Just a few years ago, Timbuktu was still a popular destination for tourists. These days, by contrast, the town has the lugubrious air of many post-conflict zones around the world. White SUVs from the United Nations patrol its streets. Its citizens depend on handouts from international humanitarian organizations. The electricity supply is still spotty. The craftsmen and tour guides who used to live from the tourism trade now wait in vain for customers. The reasons for the decline in the city’s fortunes are all too apparent. In 2011, a Tuareg-dominated separatist group known as the National Movement for the Liberation of Azawad (MNLA), capitalizing on an influx of weapons from Libyan arsenals after the collapse of Col. Muammar al-Qaddafi’s regime, stormed across northern Mali (an area the rebels saw as a Tuareg homeland they called “Azawad”). The poorly equipped and deeply demoralized Malian Army collapsed. The outside world took relatively little notice at first — but then the MNLA’s allies, jihadi groups such as al Qaeda in the Islamic Maghreb (AQIM) and the Movement for Unity and Jihad in West Africa (MUJAO), set out to hijack the rebellion. In Timbuktu, they declared their own brand of sharia rule, amputating the limbs of thieves and stoning alleged adulterers.
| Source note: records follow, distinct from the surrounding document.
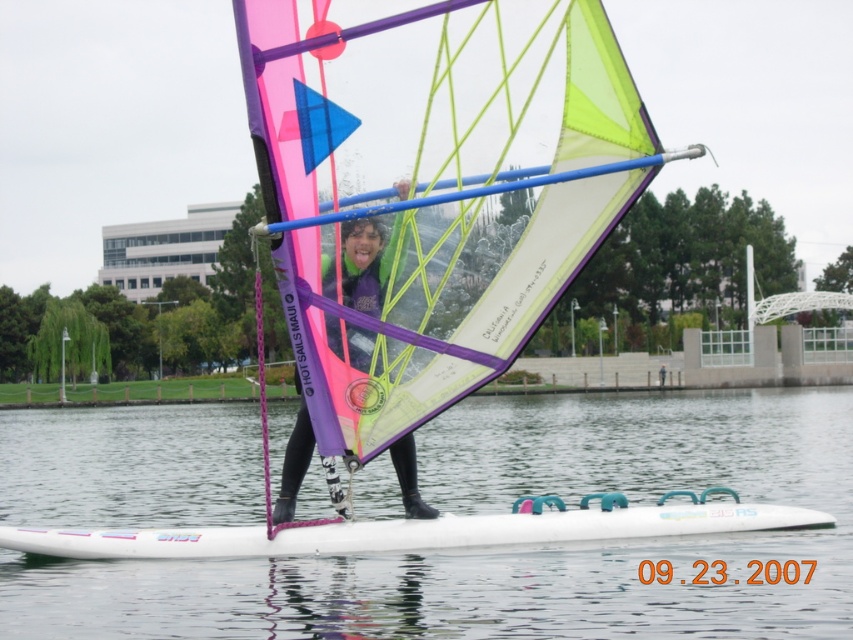 Between white matte surfboard at center and pink matte windsurf sail at center, which one appears on the left side from the viewer's perspective?

From the viewer's perspective, white matte surfboard at center appears more on the left side.

Is point (252, 536) more distant than point (374, 241)?

Yes.

Who is more forward, (x=84, y=538) or (x=381, y=288)?

A: Point (x=381, y=288)

Identify the location of white matte surfboard at center. The image size is (853, 640). (419, 531).

Between white foam board at center and pink matte windsurf sail at center, which one appears on the right side from the viewer's perspective?

Positioned to the right is white foam board at center.

Is white foam board at center shorter than pink matte windsurf sail at center?

Indeed, white foam board at center has a lesser height compared to pink matte windsurf sail at center.

Which is in front, point (90, 564) or point (286, 449)?

Positioned in front is point (90, 564).

Identify the location of white foam board at center. (520, 547).

Which is below, white foam board at center or neon pink/transparent sail at center?

white foam board at center is lower down.

Does white foam board at center have a greater width compared to neon pink/transparent sail at center?

Yes, white foam board at center is wider than neon pink/transparent sail at center.

What do you see at coordinates (520, 547) in the screenshot? This screenshot has height=640, width=853. I see `white foam board at center` at bounding box center [520, 547].

This screenshot has height=640, width=853. Find the location of `white foam board at center`. white foam board at center is located at coordinates (520, 547).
The prospect of a new al Qaeda-dominated state in West Africa was too much for the West to bear, and in January 2013, French President Francois Hollande dispatched an expeditionary force to Mali. The French made short work of the rebels, and after just two weeks of fighting, on Jan. 27, the occupiers of Timbuktu fled into the desert. Next month, the people of the town will mark the first anniversary of liberation from separatist rule.
Yet there are still many signs of the jihadi presence. One of the first occupiers’ first acts after their takeover was to blow up a statue of an Islamic scholar who is regarded as Timbuktu’s greatest patron. The reason for the destruction, the new rulers declared, was the Quranic ban on depiction of the human form. For the same reason, they dispatched men armed with spray cans to paint over the faces on advertisements and billboards.
Some of the faces have yet to be restored, though in many cases Timbuktuans have taken symbolic revenge by covering them with posters of the candidates in this year’s parliamentary elections. The overwhelming majority of Timbuktu’s citizens consider themselves good Muslims, but most seem to prefer Mali’s imperfect electoral democracy to the rule of the black flag of al Qaeda.